▸ Data extracted from a collection
· · ·

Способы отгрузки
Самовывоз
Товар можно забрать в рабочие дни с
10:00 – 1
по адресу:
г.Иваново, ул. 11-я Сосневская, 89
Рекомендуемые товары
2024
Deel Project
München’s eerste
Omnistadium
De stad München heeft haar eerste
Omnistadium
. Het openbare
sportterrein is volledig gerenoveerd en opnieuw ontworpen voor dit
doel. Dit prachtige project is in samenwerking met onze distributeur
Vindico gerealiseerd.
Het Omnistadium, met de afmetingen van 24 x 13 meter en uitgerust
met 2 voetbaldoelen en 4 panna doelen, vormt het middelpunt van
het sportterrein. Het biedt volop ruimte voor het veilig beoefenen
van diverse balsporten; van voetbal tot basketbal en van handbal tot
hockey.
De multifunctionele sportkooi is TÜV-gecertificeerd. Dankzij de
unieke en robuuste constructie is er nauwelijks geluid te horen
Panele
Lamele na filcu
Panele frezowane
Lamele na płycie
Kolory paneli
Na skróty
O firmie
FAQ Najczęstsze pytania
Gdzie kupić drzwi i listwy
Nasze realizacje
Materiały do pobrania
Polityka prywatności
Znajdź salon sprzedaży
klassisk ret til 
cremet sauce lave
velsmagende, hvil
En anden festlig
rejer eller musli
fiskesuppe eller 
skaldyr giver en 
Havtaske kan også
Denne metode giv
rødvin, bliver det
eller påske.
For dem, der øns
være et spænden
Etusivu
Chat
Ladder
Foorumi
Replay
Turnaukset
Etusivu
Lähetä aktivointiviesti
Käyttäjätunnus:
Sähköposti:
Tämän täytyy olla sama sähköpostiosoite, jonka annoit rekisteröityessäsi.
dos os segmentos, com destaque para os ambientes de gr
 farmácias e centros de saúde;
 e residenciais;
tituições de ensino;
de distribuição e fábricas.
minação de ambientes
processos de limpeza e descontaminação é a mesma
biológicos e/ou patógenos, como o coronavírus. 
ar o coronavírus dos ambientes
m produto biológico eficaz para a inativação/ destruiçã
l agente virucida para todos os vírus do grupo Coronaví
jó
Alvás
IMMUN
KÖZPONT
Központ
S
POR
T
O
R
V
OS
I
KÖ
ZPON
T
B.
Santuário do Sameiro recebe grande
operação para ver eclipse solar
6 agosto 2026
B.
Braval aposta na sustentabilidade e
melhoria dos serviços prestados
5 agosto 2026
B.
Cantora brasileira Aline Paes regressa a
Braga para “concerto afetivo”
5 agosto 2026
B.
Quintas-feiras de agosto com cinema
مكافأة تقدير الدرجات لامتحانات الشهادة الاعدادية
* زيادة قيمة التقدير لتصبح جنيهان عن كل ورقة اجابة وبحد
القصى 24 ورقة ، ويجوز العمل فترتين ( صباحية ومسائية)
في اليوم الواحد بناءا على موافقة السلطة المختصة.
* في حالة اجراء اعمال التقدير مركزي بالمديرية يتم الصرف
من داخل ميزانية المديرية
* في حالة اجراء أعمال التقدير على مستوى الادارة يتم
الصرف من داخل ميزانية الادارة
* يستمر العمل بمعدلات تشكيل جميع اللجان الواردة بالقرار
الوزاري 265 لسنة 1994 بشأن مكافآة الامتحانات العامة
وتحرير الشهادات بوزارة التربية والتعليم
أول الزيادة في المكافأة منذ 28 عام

· · ·

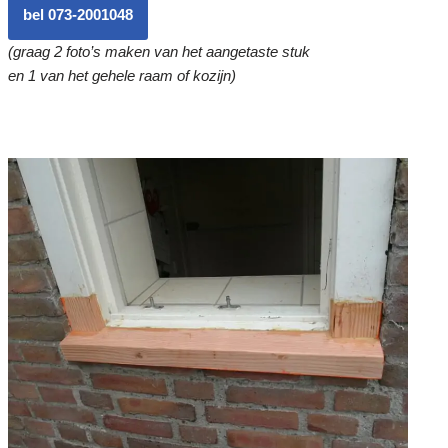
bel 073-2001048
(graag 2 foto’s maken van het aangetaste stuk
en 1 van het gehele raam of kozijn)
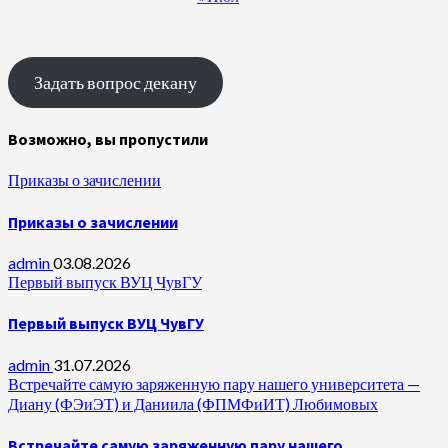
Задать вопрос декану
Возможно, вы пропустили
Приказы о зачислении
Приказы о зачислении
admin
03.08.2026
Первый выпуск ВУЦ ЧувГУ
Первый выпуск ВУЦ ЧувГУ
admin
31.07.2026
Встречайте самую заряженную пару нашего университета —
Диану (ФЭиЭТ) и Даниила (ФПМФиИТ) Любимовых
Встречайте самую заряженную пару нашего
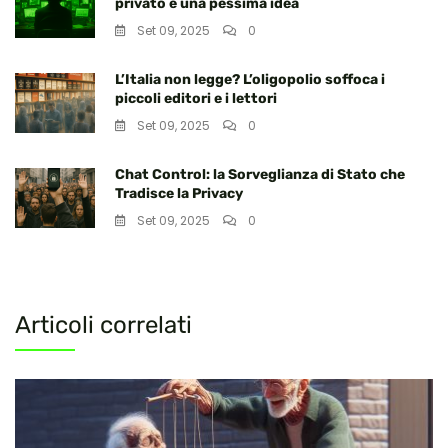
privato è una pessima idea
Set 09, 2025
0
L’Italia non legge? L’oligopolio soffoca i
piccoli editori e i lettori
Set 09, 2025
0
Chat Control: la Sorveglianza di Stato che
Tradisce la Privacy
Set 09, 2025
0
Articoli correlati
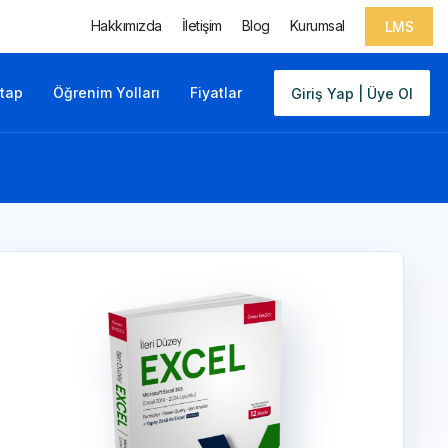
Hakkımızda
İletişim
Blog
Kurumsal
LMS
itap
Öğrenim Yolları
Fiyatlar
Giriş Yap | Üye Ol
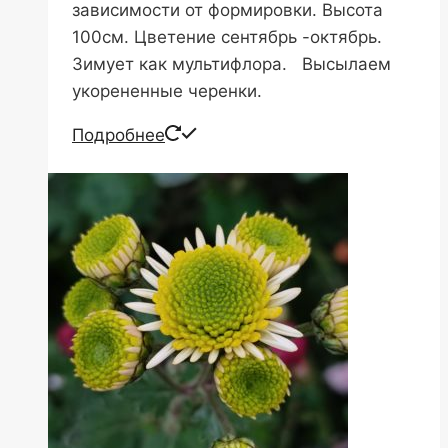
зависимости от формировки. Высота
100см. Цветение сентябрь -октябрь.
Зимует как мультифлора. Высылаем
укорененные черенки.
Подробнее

· · ·

Where the data above reaches the line holding "Znajdź salon sprzedaży", begin printing, and stop after the line holding "بالمديرية يتم الصرف". Each line must be reproduced exactly, with nothing else added.

▸ WRITTEN SOLUTION
Znajdź salon sprzedaży
klassisk ret til 
cremet sauce lave
velsmagende, hvil
En anden festlig
rejer eller musli
fiskesuppe eller 
skaldyr giver en 
Havtaske kan også
Denne metode giv
rødvin, bliver det
eller påske.
For dem, der øns
være et spænden
Etusivu
Chat
Ladder
Foorumi
Replay
Turnaukset
Etusivu
Lähetä aktivointiviesti
Käyttäjätunnus:
Sähköposti:
Tämän täytyy olla sama sähköpostiosoite, jonka annoit rekisteröityessäsi.
dos os segmentos, com destaque para os ambientes de gr
 farmácias e centros de saúde;
 e residenciais;
tituições de ensino;
de distribuição e fábricas.
minação de ambientes
processos de limpeza e descontaminação é a mesma
biológicos e/ou patógenos, como o coronavírus. 
ar o coronavírus dos ambientes
m produto biológico eficaz para a inativação/ destruiçã
l agente virucida para todos os vírus do grupo Coronaví
jó
Alvás
IMMUN
KÖZPONT
Központ
S
POR
T
O
R
V
OS
I
KÖ
ZPON
T
B.
Santuário do Sameiro recebe grande
operação para ver eclipse solar
6 agosto 2026
B.
Braval aposta na sustentabilidade e
melhoria dos serviços prestados
5 agosto 2026
B.
Cantora brasileira Aline Paes regressa a
Braga para “concerto afetivo”
5 agosto 2026
B.
Quintas-feiras de agosto com cinema
مكافأة تقدير الدرجات لامتحانات الشهادة الاعدادية
* زيادة قيمة التقدير لتصبح جنيهان عن كل ورقة اجابة وبحد
القصى 24 ورقة ، ويجوز العمل فترتين ( صباحية ومسائية)
في اليوم الواحد بناءا على موافقة السلطة المختصة.
* في حالة اجراء اعمال التقدير مركزي بالمديرية يتم الصرف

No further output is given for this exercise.